Mais une plus grande idée naquit sous l’égide des signes des temps !
En résumé, l’usage de ce thème hors de son contexte réel n’est sans doute pas sans quelque rapport avec un passage insensible de l’idée d’un salut unique en Jésus-Christ à celle d’une déclinaison de saluts possibles plus ou moins rapprochés de celui-là, tous à la disposition des hommes de bonne volonté. Mais alors, du fait de la non-reconnaissance de l’Enfant chanté par les Anges qui vient pour ces hommes-là, le salut va consister abstraitement – kantiennement, dirons-nous – dans cette bonne volonté plutôt qu’en la grâce baptismale, la transformation radicale de l’exister humain depuis une vie sans but jusqu’au poids de gloire d’un héritage d’une richesse inépuisable. Autrement dit, la perspective moralisante est entrée en concurrence avec la perspective sotériologique du fait d’un semi-pélagianisme insidieux qui n’en était pas à son coup d’essai.
Des relents pélagiens sont perceptibles également dans l’optimisme qui porte à juste titre un regard bienveillant sur les possibilités de l’homme créé à l’image de Dieu mais semble oublier un peu que cette image a subi de gravissimes atteintes qui ne sont réparables qu’à travers la restauration de toutes choses dans le sang du Rédempteur. Le contexte historique ne permettait guère, pourtant, d’entretenir l’illusion d’une humanité sauvable par ses propres forces, sauf à canoniser un consumérisme brouillon et inique et un technicisme dévastateur. Sans parler des millions de victimes des totalitarismes, ni rappeler les innombrables martyrs chrétiens parmi eux. La Vierge de Fatima avait prédit l’ère soviétique, maoïste, etc. en ces termes : « La Russie répandra ses erreurs dans le monde », peu avant la révolution de dix-sept. Celle qui est revêtue de la lumière du soleil, la Femme du « signum magnum » de l’apocalypse selon saint Jean. S’il faut parler de signes, ne sont-ils pas en effet apocalyptiques ?
Apocalypse ne signifie pas calamités mais Dévoilement. Dévoilement pour temps de calamités. Il est difficile de ne pas voir dans les temps depuis qu’ils sont modernes des soubresauts où la dignité humaine et la survie de la création sont menacées de plus en plus brutalement.

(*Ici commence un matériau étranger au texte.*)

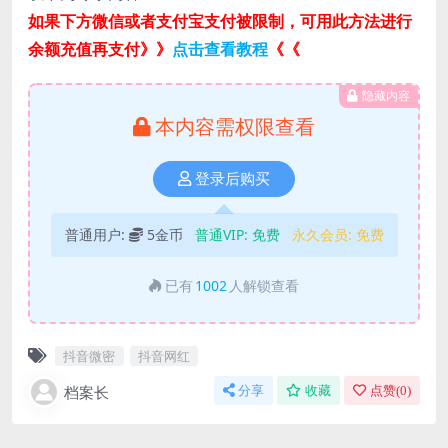
如果下方微信或者支付宝支付被限制，可用此方法进行
余额充值再支付》》
点击查看教程
《《
隐藏内容
本内容需权限查看
登录后购买
普通用户:
5金币
普通VIP:
免费
永久会员:
免费
已有
1002
人解锁查看
抖音微密
抖音网红
档案长
分享
收藏
点赞(
0
)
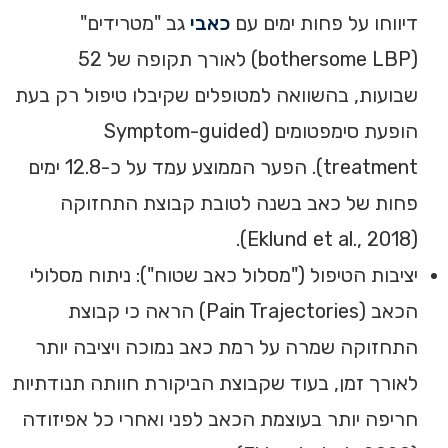
דיווחו על פחות ימים עם
כאבי
גב "מטרידים"
(bothersome LBP) לאורך תקופה של 52
שבועות, בהשוואה למטופלים שקיבלו טיפול רק בעת
הופעת סימפטומים (Symptom-guided
treatment). הפער הממוצע עמד על כ-12.8 ימים
פחות של כאב בשנה לטובת קבוצת התחזוקה
(Eklund et al., 2018).
יציבות הטיפול ("מסלול כאב שטוח"): ניתוח מסלולי
הכאב (Pain Trajectories) הראה כי קבוצת
התחזוקה שמרה על רמת כאב נמוכה ויציבה יותר
לאורך זמן, בעוד שקבוצת הביקורת חוותה תנודתיות
חריפה יותר בעוצמת הכאב לפני ואחרי כל אפיזודה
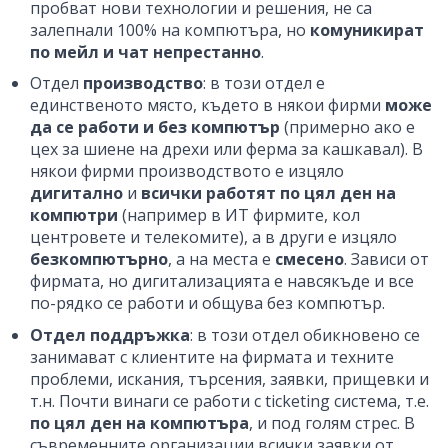
пробват нови технологии и решения, не са
залепнали 100% на компютъра, но
комуникират
по мейл и чат непрестанно
.
Отдел
производство
: в този отдел е
единственото място, където в някои фирми
може
да се работи и без компютър
(примерно ако е
цех за шиене на дрехи или ферма за кашкавал). В
някои фирми производството е изцяло
дигитално
и
всички работят по цял ден на
компютри
(например в ИТ фирмите, кол
центровете и телекомите), а в други е изцяло
безкомпютърно
, а на места е
смесено
. Зависи от
фирмата, но дигитализацията е навсякъде и все
по-рядко се работи и общува без компютър.
Отдел поддръжка
: в този отдел обикновено се
занимават с клиентите на фирмата и техните
проблеми, искания, търсения, заявки, прищевки и
т.н. Почти винаги се работи с ticketing система, т.е.
по цял ден на компютъра
, и под голям стрес. В
съвременните организации всички заявки от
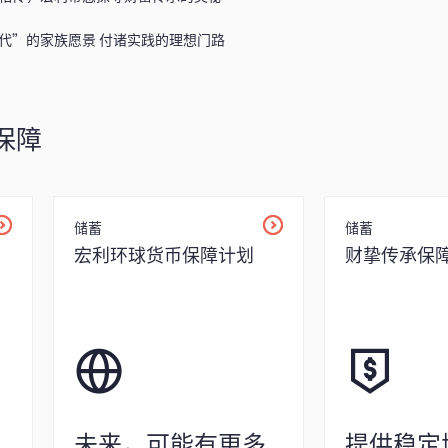
代”的家族愿景 付诸实践的理想门路
保障
储蓄
储蓄
宏利环球货币保障计划
财挚传承保
未来，可能有更多
提供稳定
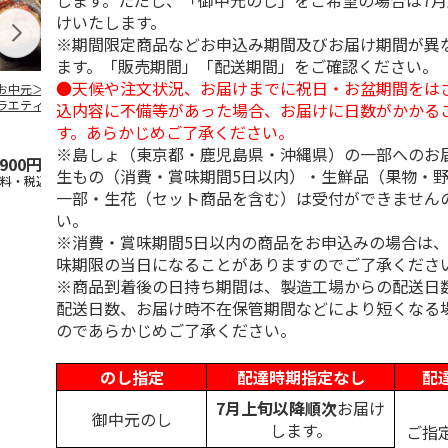
します。ただし、「御中元のし」をご希望の場合は7
けいたします。
※期間限定商品などお申込み期間及びお届け期間が異
ます。「販売期間」「配送期間」をご確認ください。
●天候や注文状況、お届けまでに祝日・お盆期間をは
お中元＞豚丼の具
＜お中元＞【冷凍】
＜お中元＞やまがた
＜お中元＞モ
ラエティセット
６種類のお肉ソムリ
雪豚ロースみそ漬７
ク 原形ベー
込内容に不備等があった場合、お届けに日数がかかる
菊」
エアソートＢＯＸ
０ｇ×６
ソーセージセ
す。あらかじめご了承ください。
5.0
（1）
※島しょ（東京都・鹿児島県・沖縄県）の一部へのお
,900円
5,980円
3,780円
3,240円
生もの（消費・賞味期間5日以内）・生鮮品（果物・
送料・税込)
(送料・税込)
(送料・税込)
(送料・税込)
一部・生花（セット商品を含む）は受付ができません
い。
※消費・賞味期間5日以内の商品をお申込みの場合は
味期限の当日になることがありますのでご了承くださ
※商品到着後の日持ち期間は、製造工場からの配送日
配送日数、お届け時不在保管期間などにより短くなる
のであらかじめご了承ください。
のし指定
配達時期指定なし
配
7月上旬以降順次
お届け
御中元のし
します。
ご指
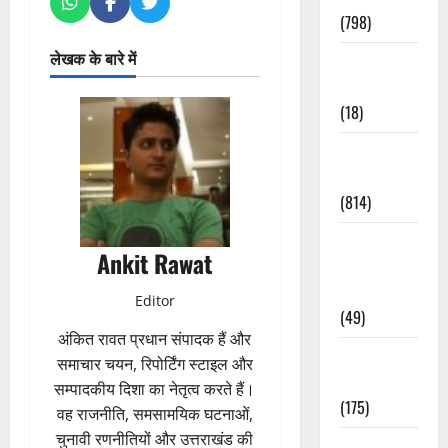
(798)
लेखक के बारे में
Culture &
Lifestyle
(18)
Current
Affairs
(814)
Education &
Ankit Rawat
Exam
Updates
Editor
(49)
अंकित रावत प्रधान संपादक हैं और
Festivals &
समाचार चयन, रिपोर्टिंग स्टाइल और
Events
सम्पादकीय दिशा का नेतृत्व करते हैं।
(175)
वह राजनीति, समसामयिक घटनाओं,
चुनावी रणनीतियों और उत्तराखंड की
Festivals &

Le moralisme implicite ici décelé n’est-il pas étrangement en contradiction avec le parti pris de ne pas légiférer, ni corriger, ni anathématiser, mais d’encourager ? En réalité, il est l’accompagnement obligé de la tendance utopique qui exige la perfection immédiate et l’adhésion inconditionnelle dès que les temps nouveaux sont apparus. Cette connotation utopique va se retrouver dans le fait d’accorder un statut exclusif à la notion de Peuple de Dieu de préférence à la définition traditionnelle de l’Eglise comme société parfaite conduite infailliblement par le Saint-Esprit : un peuple « en marche » vers « l’avenir lumineux » de la grande fraternité universelle et indistincte ou vers la véritable Terre Promise qui est au Ciel ?
Ajoutons que ce moralisme est aussi la conséquence de la crise de langage que l’Eglise subit de plein fouet. Le langage de la modernité dans lequel elle cherche à se faire comprendre tant bien que mal est en effet dérobé à la culture chrétienne moyennant une subversion des valeurs que celle-ci contenait, détournant ce qui est de la grâce au compte de la nature, aplatissant la spiritualité en moralité. Ensuite de quoi, le relativisme éthique parvenant à son apogée, ce moralisme tombe à son tour dans le juridisme, et c’est la dernière étape de la destruction des valeurs occidentales, destruction qui gagne aujourd’hui toutes les cultures existantes.
L’hybridation du langage chrétien traditionnel est sensible dès le discours inaugural de Vatican II, qui disqualifie sans appel ceux qu’il nomme en termes propres les « prophètes de malheur ». Or il y eut peu de vrais prophètes, jusque Jean-Baptiste (« Qui vous a proposé d’échapper à la colère qui vient ? »), jusque Jésus lui-même (« De tout cela il ne restera pas pierre sur pierre ») qui ne fussent de malheur, ce qui n’empêcha aucun d’eux d’être aussi prophète d’espérance, porteur de la promesse indéfectible du Dieu fidèle.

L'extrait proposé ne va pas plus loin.